(Exercise aim) Look through the data below and extract, unchanged, the lines from the one that contains "và hành vi của" to the one that contains "thức khóa máy", both included.

(Recorded information)
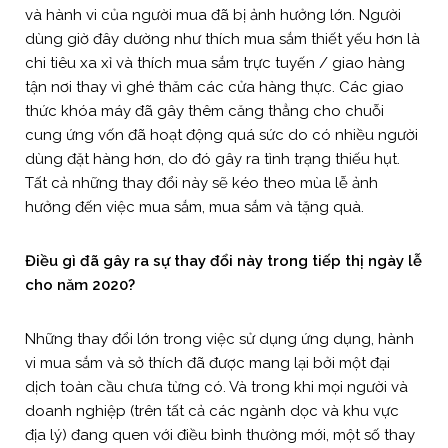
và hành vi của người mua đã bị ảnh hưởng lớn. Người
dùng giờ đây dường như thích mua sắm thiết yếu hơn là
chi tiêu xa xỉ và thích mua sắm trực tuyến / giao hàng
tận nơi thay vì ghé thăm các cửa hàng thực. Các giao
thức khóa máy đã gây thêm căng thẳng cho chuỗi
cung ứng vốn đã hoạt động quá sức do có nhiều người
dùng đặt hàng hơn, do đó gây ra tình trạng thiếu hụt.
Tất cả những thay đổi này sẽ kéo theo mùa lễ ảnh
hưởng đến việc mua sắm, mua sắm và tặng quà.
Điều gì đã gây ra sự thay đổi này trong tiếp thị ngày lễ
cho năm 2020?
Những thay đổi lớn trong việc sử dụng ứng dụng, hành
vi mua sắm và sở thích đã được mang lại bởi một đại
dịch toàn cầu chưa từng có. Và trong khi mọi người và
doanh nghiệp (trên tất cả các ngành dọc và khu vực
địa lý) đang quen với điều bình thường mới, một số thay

* * *

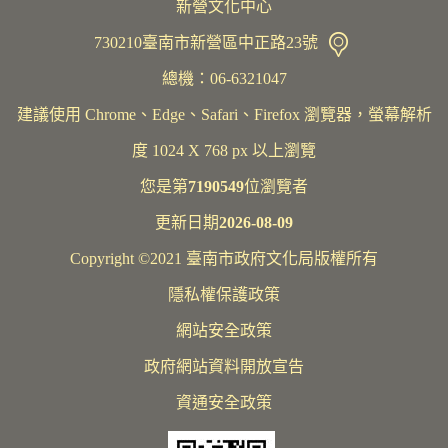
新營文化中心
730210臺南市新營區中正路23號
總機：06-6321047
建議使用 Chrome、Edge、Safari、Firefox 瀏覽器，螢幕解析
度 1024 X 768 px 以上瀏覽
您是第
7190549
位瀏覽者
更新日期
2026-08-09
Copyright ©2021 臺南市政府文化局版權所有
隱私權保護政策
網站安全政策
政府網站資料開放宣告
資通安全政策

(Result)
và hành vi của người mua đã bị ảnh hưởng lớn. Người
dùng giờ đây dường như thích mua sắm thiết yếu hơn là
chi tiêu xa xỉ và thích mua sắm trực tuyến / giao hàng
tận nơi thay vì ghé thăm các cửa hàng thực. Các giao
thức khóa máy đã gây thêm căng thẳng cho chuỗi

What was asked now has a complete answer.